To carry this line of inquiry a bit further: if convinced of the possible benefit—to any new parent—of analytic hours with a baby present, what might we make of the patient, male or female, who never brings a new baby to treatment? To maintain solo attendance at all one’s analytic hours, in the early months of an infant’s life, takes considerable effort. What might motivate a new parent to keep the baby out of analysis? And what about the experience of the analyst who sees a patient through an entire pregnancy (the patient’s, or perhaps a wife’s or partner’s) yet never meets the baby? Might this situation engender feelings of exclusion and jealousy—countertransference reactions of potential use in understanding the patient?
Another shared feature of the three cases presented here also helps to deepen our exploration, yet limits its breadth, raising questions we cannot address directly. Each of these three patients expresses some experience of marked difficulty or anxiety around mothering. Perhaps such cases are especially suited to illustrate the opportunities and challenges of analytic work with the baby present. But is our sample representative in this way? That is to say, are patients likely to bring their baby to treatment only if in the throes of some heightened conflict around motherhood? Or has it become commonplace—even for patients who are quite comfortable as mothers—to bring their babies to treatment? If so, do those sanguine mothers’ sessions-with-baby seem any less central to the action of analysis than those presented in the three cases at hand? We think the highly selective focus of these three papers is of use in launching the study of a widespread but largely unexamined feature of clinical practice.
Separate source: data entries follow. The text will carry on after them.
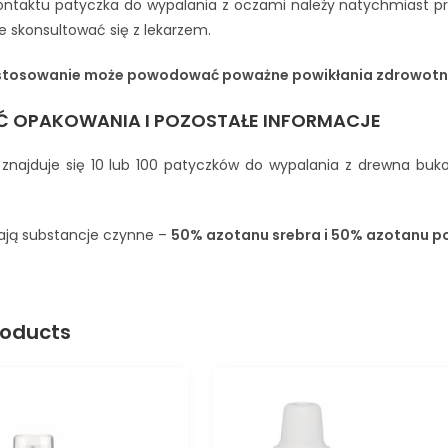
ntaktu patyczka do wypalania z oczami należy natychmiast pr
e skonsultować się z lekarzem.
stosowanie może powodować poważne powikłania zdrowotn
 OPAKOWANIA I POZOSTAŁE INFORMACJE
najduje się 10 lub 100 patyczków do wypalania z drewna buk
.
rają substancje czynne –
50% azotanu srebra i 50% azotanu po
roducts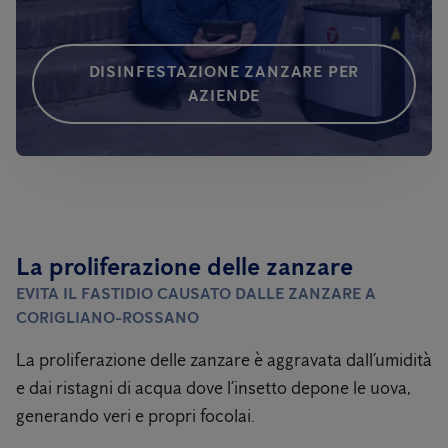
DISINFESTAZIONE ZANZARE PER
AZIENDE
La proliferazione delle zanzare
EVITA IL FASTIDIO CAUSATO DALLE ZANZARE A
CORIGLIANO-ROSSANO
La proliferazione delle zanzare è aggravata dall’umidità
e dai ristagni di acqua dove l’insetto depone le uova,
generando veri e propri focolai.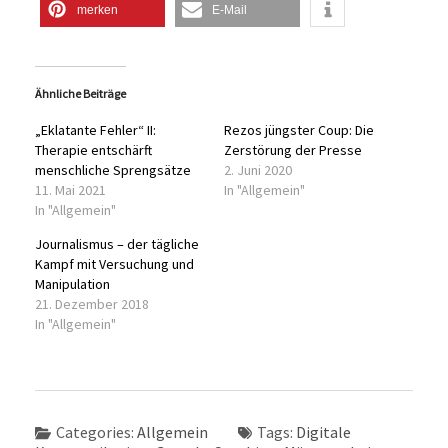
merken
E-Mail
Ähnliche Beiträge
„Eklatante Fehler“ II:
Rezos jüngster Coup: Die
Therapie entschärft
Zerstörung der Presse
menschliche Sprengsätze
2. Juni 2020
11. Mai 2021
In "Allgemein"
In "Allgemein"
Journalismus – der tägliche
Kampf mit Versuchung und
Manipulation
21. Dezember 2018
In "Allgemein"
Categories:
Allgemein
Tags:
Digitale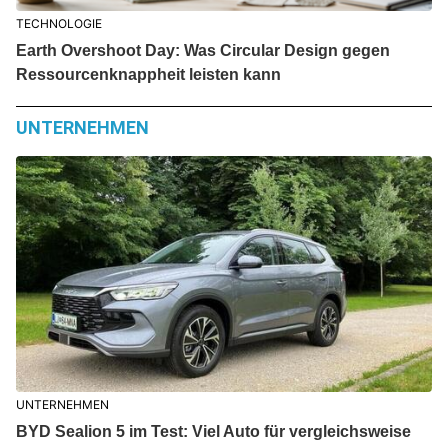
TECHNOLOGIE
Earth Overshoot Day: Was Circular Design gegen
Ressourcenknappheit leisten kann
UNTERNEHMEN
UNTERNEHMEN
BYD Sealion 5 im Test: Viel Auto für vergleichsweise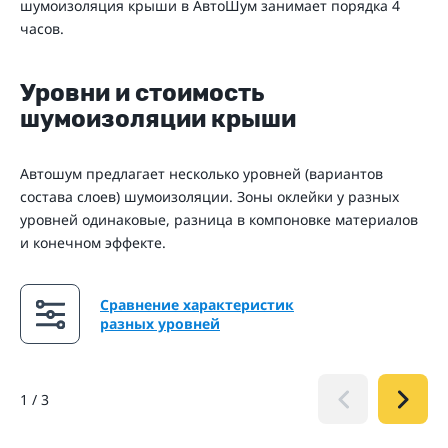
шумоизоляция крыши в АвтоШум занимает порядка 4
часов.
Уровни и стоимость
шумоизоляции крыши
Автошум предлагает несколько уровней (вариантов
состава слоев) шумоизоляции. Зоны оклейки у разных
уровней одинаковые, разница в компоновке материалов
и конечном эффекте.
Сравнение характеристик
разных уровней
1
/
3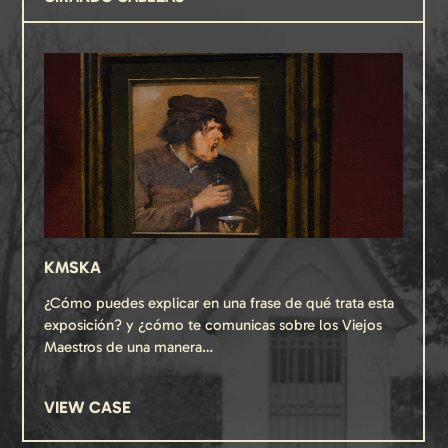
KMSKA
¿Cómo puedes explicar en una frase de qué trata esta
exposición? y ¿cómo te comunicas sobre los Viejos
Maestros de una manera…
VIEW CASE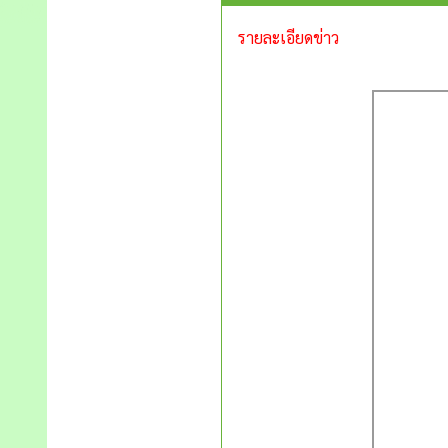
รายละเอียดข่าว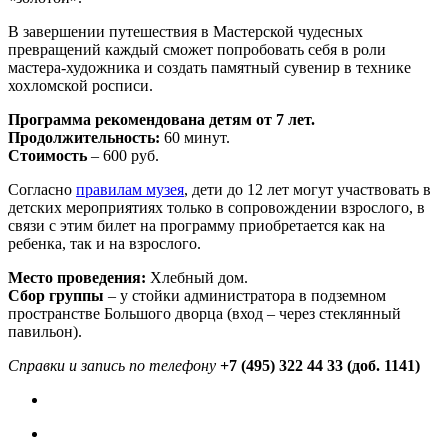
В завершении путешествия в Мастерской чудесных
превращений каждый сможет попробовать себя в роли
мастера-художника и создать памятный сувенир в технике
хохломской росписи.
Программа рекомендована детям от 7 лет.
Продолжительность:
60 минут.
Стоимость
– 600 руб.
Согласно
правилам музея
, дети до 12 лет могут участвовать в
детских мероприятиях только в сопровождении взрослого, в
связи с этим билет на программу приобретается как на
ребенка, так и на взрослого.
Место проведения:
Хлебный дом.
Сбор группы
– у стойки администратора в подземном
пространстве Большого дворца (вход – через стеклянный
павильон).
Справки и запись по телефону
+7 (495) 322 44 33 (доб. 1141)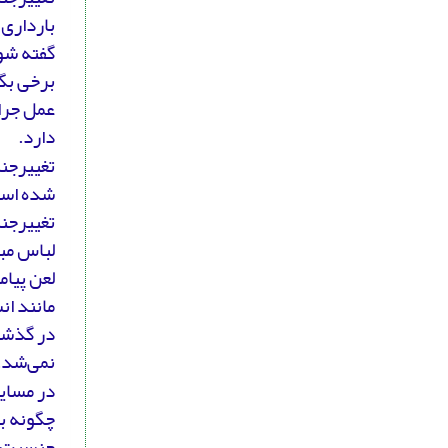
بارداری 
گفته شو
برخی بگ
عمل جراح
دارد.
شده است
تغییرجنس
لباس مب
لعن پیام
مانند ان
در گذشت
نمی‌شد.
در مسایل
چگونه با
جنسیت شو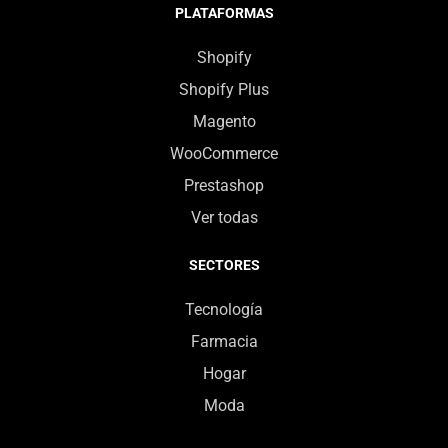
PLATAFORMAS
Shopify
Shopify Plus
Magento
WooCommerce
Prestashop
Ver todas
SECTORES
Tecnología
Farmacia
Hogar
Moda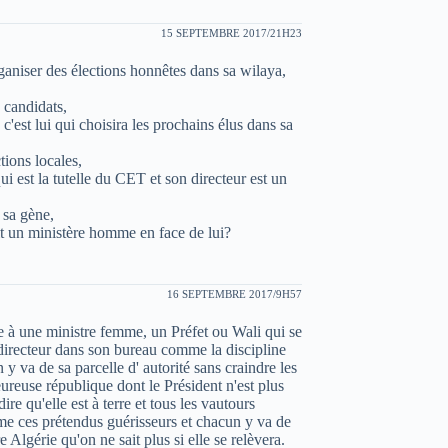
15 SEPTEMBRE 2017/21H23
rganiser des élections honnêtes dans sa wilaya,
 candidats,
 c'est lui qui choisira les prochains élus dans sa
tions locales,
qui est la tutelle du CET et son directeur est un
 sa gène,
ait un ministère homme en face de lui?
16 SEPTEMBRE 2017/9H57
ce à une ministre femme, un Préfet ou Wali qui se
 directeur dans son bureau comme la discipline
y va de sa parcelle d' autorité sans craindre les
heureuse république dont le Président n'est plus
e qu'elle est à terre et tous les vautours
me ces prétendus guérisseurs et chacun y va de
 Algérie qu'on ne sait plus si elle se relèvera.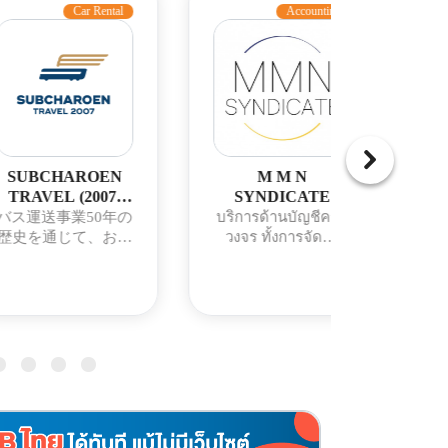
ar Rental
Accounting
QC Equ
ROEN
M M N
Siam Para
2007)
SYNDICATE
Solutions Co.
ANY
OFFICE
50年の
บริการด้านบัญชีครบ
検査システム
ED.
COMPANY
て、お客
วงจร ทั้งการจัดทำ
ーションの分
LIMITED
安全・快
บัญชี ตรวจสอบบัญชี
ける専門企業
スをご提
วางแผนภาษี จัดทำ
製品内の異物
う努めて
บัญชีเงินเดือน และให้
する X線検
。 現
คำปรึกษาทางธุรกิจ
（X-ray Inspe
サービス
พร้อมบริการด้าน
Systems）
準備がで
กฎหมาย การจด
出機（Met
0台以上
ทะเบียนบริษัท และ
Detectors
車両が控
โซลูชันดิจิทัล เพื่อ
重量選別
ます。
ช่วยให้องค์กรดำเนิน
（Checkweig
ธุรกิจได้อย่างมี
など、多様な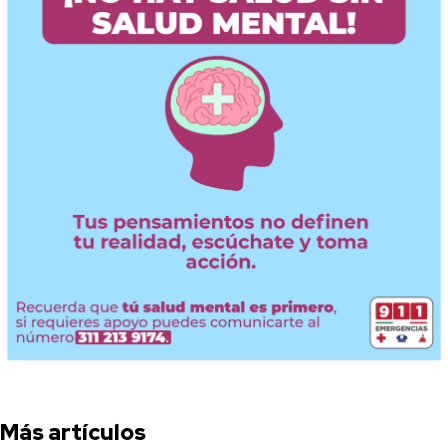
Más artículos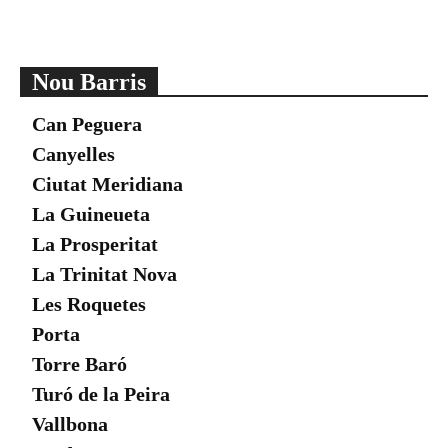
Nou Barris
Can Peguera
Canyelles
Ciutat Meridiana
La Guineueta
La Prosperitat
La Trinitat Nova
Les Roquetes
Porta
Torre Baró
Turó de la Peira
Vallbona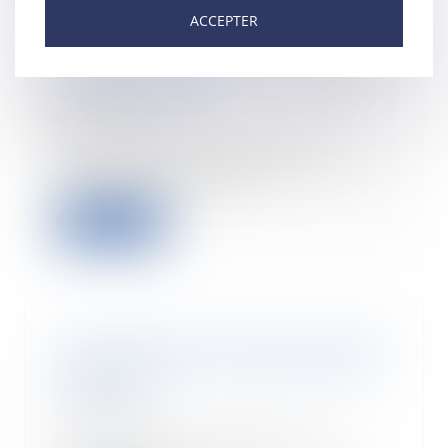
ACCEPTER
Logement étudiant : 5 conseils
avant de signer
04/09/2018
Vous êtes étudiant et allez
bientôt emménager dans votre
nouvel appartement ?...
Lire la suite
Fissures dans une construction et
caractérisation du dol du bureau
d’études
04/09/2018
Un promoteur fait édifier un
Parent-infant-analyst triads different from those captured here are also of interest, and we hope other authors will follow this publication with related contributions of their own.
Footnotes
1
proceeds similarly, and from a similar theoretical perspective; recalling her feelings on first meeting her patient’s infant, she writes, “feeling that I must hold my patient carefully in mind and not focus on the baby at this point, [I] then echo how much difficulty she has been having . . .” (p. 362).
2
Panel presented at the June 2010 meeting of the American Psychoanalytic Association in Washington, DC: “Clinical Challenges: How the People in the Patient’s Life Inhabit Our Minds.”
3
The treatment situation that concerns us here is quite different from that of a deliberately structured “parent-infant psychotherapy.” To accommodate the temporary presence of an infant, the analytic dyad bends the usual frame of analytic treatment; in contrast, parent-infant psychotherapy is explicitly designed to include a parent (or parents) and an infant. Yet certainly analysts who welcome their patients’ infants into an established dyadic treatment stand to learn from colleagues who regularly see parents and infants together.
Jennifer Stuart, faculty, The Institute for Psychoanalytic Education affiliated with NYU Medical School. Kehinde A. Ayeni, faculty, Michigan Psychoanalytic Institute.